HALKIN İRADESİ HERŞEYİN ÖNÜNDE

 

            12 Eylül Darbesi olduğunda henüz 14 yaşındaki genç bir delikanlı idim.

            Bugünkü kadar teknolojinin olmadığı, iletişim araçlarının sınırlı olduğu bir dönemde oldu-bitti’ye getirilen o günkü süreci pek hatırlamıyor, ya da olayların dışında yaşamış bir kişi olarak ne yapılmak istendiğini pek kavrayamamıştım!...

            Yıllar sonra 12 Eylül darbesinin olumsuz izlenimlerini ve Türkiye’yi ne kadar geriye götürdüklerini yavaş yavaş idrak etmeye başladım.

            Demokrasilerde birkaç kez kesintiye uğrayan Ülkemizin gelişimini engellemeye çalışanlar (Dış mihraklar) 12 Eylül 1980 öncesinde yazdıkları senaryoyu saniye saniye uygulayarak 12 Eylül sürecini hazırlamışlardı.

            O günün Kuvvet Komutanları da sanki hazine bulmuşçasına Ülke yönetimini ele geçirerek, yani darbe yaparak  sağ-sol çatışmasını önlemek, kan dökülmesinin önüne geçmek istemişti!....

            Evet 12 Eylül benim çocukluğuma denk gelen bir darbedir, ben olayların içinde değildim ama içinde olanların anlattığı, hatta birçokların o günleri hatırlamak bile istemediği  o dönemde Dış mihrakların senaryosunu yazdığı oyunun finali darbe ile bitecekti ve amaçlarına ulaşmışlardı!..

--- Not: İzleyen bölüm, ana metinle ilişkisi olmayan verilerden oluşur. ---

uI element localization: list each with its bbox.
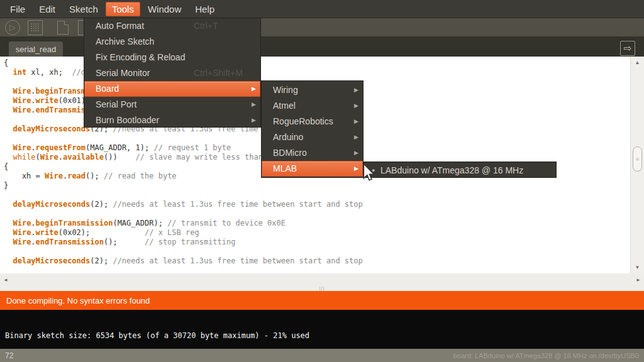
menu-item-label: Serial Port <box>96 99 136 109</box>
code-line: delayMicroseconds(2); //needs at least 1… <box>4 256 363 266</box>
menu-item-label: BDMicro <box>273 148 307 158</box>
board-submenu: Wiring▶Atmel▶RogueRobotics▶Arduino▶BDMic… <box>261 80 364 178</box>
menu-item-label: Arduino <box>273 132 303 142</box>
menu-item-fix-encoding-reload[interactable]: Fix Encoding & Reload <box>84 50 260 65</box>
submenu-arrow-icon: ▶ <box>354 82 358 98</box>
stop-icon <box>28 20 43 35</box>
menu-item-label: Fix Encoding & Reload <box>96 52 185 62</box>
board-item-arduino[interactable]: Arduino▶ <box>262 129 363 145</box>
scroll-right-icon[interactable]: ► <box>635 277 641 283</box>
menubar-item-sketch[interactable]: Sketch <box>63 2 104 16</box>
vertical-scrollbar[interactable]: ▲ ≡ ▼ <box>630 57 644 273</box>
mlab-item-labduino-w-atmega328-16-mhz[interactable]: ●LABduino w/ ATmega328 @ 16 MHz <box>364 162 556 178</box>
menubar-item-tools[interactable]: Tools <box>106 2 140 16</box>
menu-item-label: Archive Sketch <box>96 36 154 47</box>
code-line: } <box>4 181 363 190</box>
splitter-grip[interactable]: ||| <box>319 285 325 291</box>
mouse-cursor <box>363 163 375 185</box>
tab-label: serial_read <box>16 45 56 54</box>
scroll-left-icon[interactable]: ◄ <box>3 277 9 283</box>
menu-item-label: MLAB <box>273 163 297 173</box>
arduino-ide-window: FileEditSketchToolsWindowHelp ▷⇧⇩ serial… <box>0 0 644 362</box>
board-item-bdmicro[interactable]: BDMicro▶ <box>262 145 363 161</box>
status-bar: Done compiling. No syntax errors found <box>0 291 644 310</box>
scroll-down-icon[interactable]: ▼ <box>631 265 644 270</box>
menu-item-label: Wiring <box>273 85 298 95</box>
menu-item-label: Serial Monitor <box>96 68 150 78</box>
code-line <box>4 209 363 219</box>
submenu-arrow-icon: ▶ <box>354 161 358 177</box>
menu-item-serial-port[interactable]: Serial Port▶ <box>84 97 260 112</box>
menu-item-label: Atmel <box>273 101 296 111</box>
toolbar-spacer <box>49 27 54 28</box>
menubar-item-edit[interactable]: Edit <box>33 2 62 16</box>
menu-item-serial-monitor[interactable]: Serial MonitorCtrl+Shift+M <box>84 65 260 81</box>
menu-item-label: Burn Bootloader <box>96 115 159 125</box>
menu-item-board[interactable]: Board▶ <box>84 81 260 97</box>
board-item-wiring[interactable]: Wiring▶ <box>262 82 363 98</box>
board-item-atmel[interactable]: Atmel▶ <box>262 98 363 114</box>
board-item-roguerobotics[interactable]: RogueRobotics▶ <box>262 114 363 129</box>
submenu-arrow-icon: ▶ <box>252 97 256 112</box>
tab-serial-read[interactable]: serial_read <box>9 41 63 57</box>
new-icon <box>57 21 69 35</box>
menu-item-label: Board <box>96 84 119 94</box>
menubar: FileEditSketchToolsWindowHelp <box>0 0 644 18</box>
menu-item-label: RogueRobotics <box>273 116 333 126</box>
menu-shortcut: Ctrl+T <box>194 18 218 34</box>
menubar-item-file[interactable]: File <box>4 2 31 16</box>
footer-status-bar: 72 board: LABduino w/ ATmega328 @ 16 MHz… <box>0 349 644 362</box>
menu-shortcut: Ctrl+Shift+M <box>194 65 243 81</box>
vertical-scrollbar-thumb[interactable]: ≡ <box>633 146 642 172</box>
submenu-arrow-icon: ▶ <box>252 81 256 97</box>
horizontal-scrollbar[interactable]: ◄ ► ||| <box>0 273 644 291</box>
console-text: Binary sketch size: 6534 bytes (of a 307… <box>5 331 309 340</box>
code-line: Wire.endTransmission(); // stop transmit… <box>4 238 363 247</box>
arrow-box-icon: ⇨ <box>624 43 632 54</box>
toolbar-stop-button[interactable] <box>26 19 44 36</box>
submenu-arrow-icon: ▶ <box>354 98 358 114</box>
code-line <box>4 190 363 200</box>
menubar-item-help[interactable]: Help <box>189 2 221 16</box>
scroll-up-icon[interactable]: ▲ <box>631 60 644 65</box>
board-item-mlab[interactable]: MLAB▶ <box>262 161 363 177</box>
submenu-arrow-icon: ▶ <box>354 145 358 161</box>
code-line: delayMicroseconds(2); //needs at least 1… <box>4 200 363 209</box>
status-message: Done compiling. No syntax errors found <box>6 296 150 305</box>
submenu-arrow-icon: ▶ <box>354 129 358 145</box>
tab-menu-button[interactable]: ⇨ <box>620 41 635 56</box>
menubar-item-window[interactable]: Window <box>142 2 187 16</box>
submenu-arrow-icon: ▶ <box>354 114 358 129</box>
menu-item-label: LABduino w/ ATmega328 @ 16 MHz <box>380 165 523 175</box>
tools-menu: Auto FormatCtrl+TArchive SketchFix Encod… <box>84 18 261 128</box>
menu-item-archive-sketch[interactable]: Archive Sketch <box>84 34 260 50</box>
caret-line-number: 72 <box>5 351 13 360</box>
code-line: Wire.beginTransmission(MAG_ADDR); // tra… <box>4 219 363 228</box>
submenu-arrow-icon: ▶ <box>252 112 256 128</box>
menu-item-burn-bootloader[interactable]: Burn Bootloader▶ <box>84 112 260 128</box>
menu-item-label: Auto Format <box>96 21 144 31</box>
menu-item-auto-format[interactable]: Auto FormatCtrl+T <box>84 18 260 34</box>
mlab-submenu: ●LABduino w/ ATmega328 @ 16 MHz <box>364 162 557 178</box>
board-port-info: board: LABduino w/ ATmega328 @ 16 MHz on… <box>453 352 639 359</box>
verify-icon: ▷ <box>5 20 20 35</box>
console-output: Binary sketch size: 6534 bytes (of a 307… <box>0 310 644 349</box>
code-line: Wire.write(0x02); // x LSB reg <box>4 228 363 238</box>
code-line <box>4 247 363 256</box>
toolbar-verify-button[interactable]: ▷ <box>4 19 21 36</box>
toolbar-new-button[interactable] <box>54 19 72 36</box>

            Her dönem ülkemizde kaos yaratarak Demokrasiyi kesintiye uğratma, ekonomik gücümüzü azaltma, dünyanın gözü önünde itibarsızlaştırma girişimini yıllardır başarı ile uygulayan dış mihrakların ülkemiz üzerine oynadıkları bu oyunun yeni bir senaryosunu yaklaşık 30 yıldır izliyoruz.

            12 Eylül Darbesi sonrasında yazılan yeni senaryonun baş mimarı olan Fetullah Gülen kandırılmış, vaadedilmiş ya da tehditle, şantajla, menfaa ilişkisi ile ne derseniz deyin bir şekilde bu oyunun bir parçası olmaya ikna edilmiş ve süreç başlamıştır.

            30 yılda bu süreci adım adım takip eden ve kendisine inandırılan milyonlarca kişinin temiz ve masumane duygularını yok ederek adeta beyinleri yıkanan insanları Devletin çeşitli üst düzey kademelerine yerleştirerek  Türkiye Cumhuriyeti devletini ele geçirme ve yıkma planını hayata geçirmeye çalışmıştır.

            Amaç tıpkı 12 Eylülde olduğu gibi önce iç kaos çıkarmak sonra da bir darbe ile hükümeti ele geçirmek....

            Yazılan senaryo ve oynanan oyun apaçık ortadadır...

            36 yıl önce yazılan senaryo ve oynanan oyun amacına ulaşmış olabilir, ama bugün oynanan oyuna Halkın iradesi müsaade etmemiştir.

            Devir değişti... Demokrasi kültürü ülkemize yerleşti. İnsanlar bilinçlenmiş ve geçmişte darbelerden çok çekmiştir ve bir daha aynı oyunun oynanmasına asla müsaade etmemiştir ve etmeyecektir de!....

            Son darbe girişimi ülkemizi 10 yıl olmasa da beş yıl geriye götürmüştür.... Önümüzde zorlu bir süreç var bu süreci en az hasarla atlatarak yeniden yükselişe geçmemiz gerekiyor.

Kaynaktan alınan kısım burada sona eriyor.